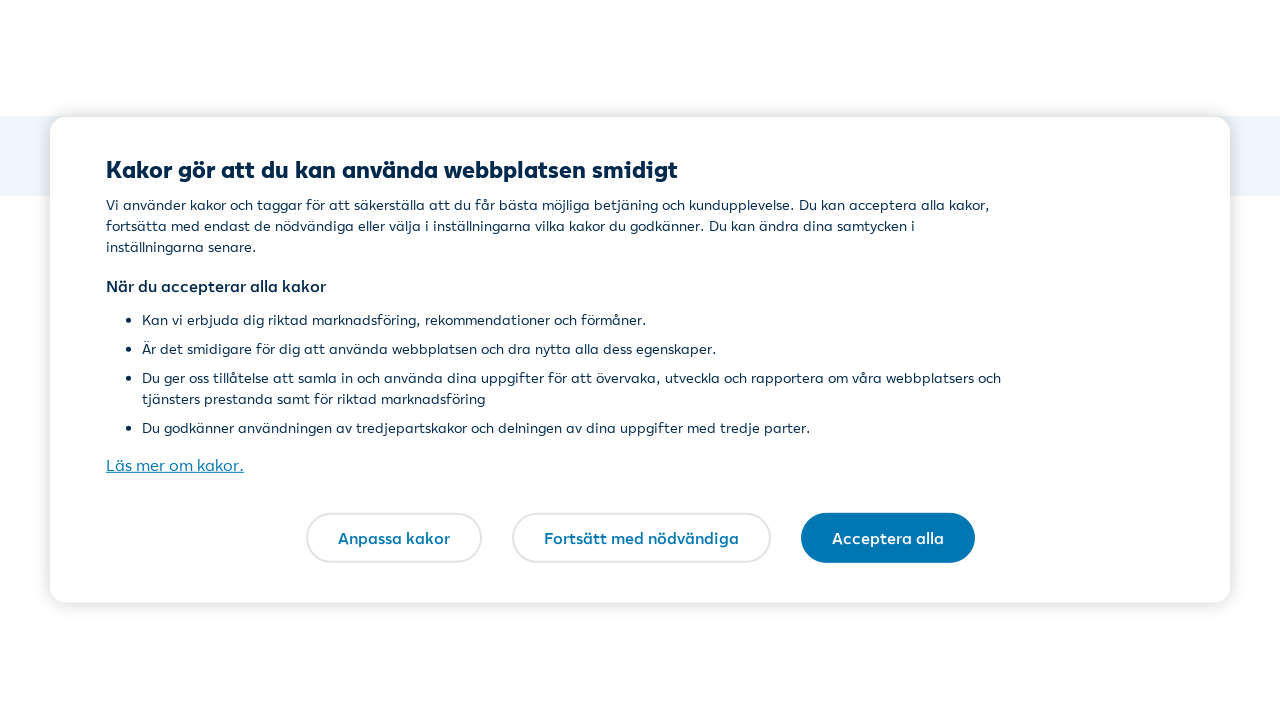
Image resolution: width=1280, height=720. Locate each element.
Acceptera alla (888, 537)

┄┄┄┄┄┄┄┄┄┄

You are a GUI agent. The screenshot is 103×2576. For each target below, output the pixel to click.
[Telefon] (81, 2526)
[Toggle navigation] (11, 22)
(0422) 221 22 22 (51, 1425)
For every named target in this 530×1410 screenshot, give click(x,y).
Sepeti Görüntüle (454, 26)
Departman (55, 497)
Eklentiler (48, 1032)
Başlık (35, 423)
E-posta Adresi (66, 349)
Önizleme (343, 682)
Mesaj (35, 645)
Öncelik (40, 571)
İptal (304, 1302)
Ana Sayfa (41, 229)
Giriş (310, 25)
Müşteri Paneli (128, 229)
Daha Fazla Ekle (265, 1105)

┄┄┄┄┄┄┄┄┄┄

TASK
Using the entries above, extract exactly the span from the line with "Image resolution: width=1280, height=720." to the line with "Acceptera alla (888, 537)", both lines included; leave out everything else.

WRITTEN RESPONSE
Image resolution: width=1280, height=720. Locate each element.
Acceptera alla (888, 537)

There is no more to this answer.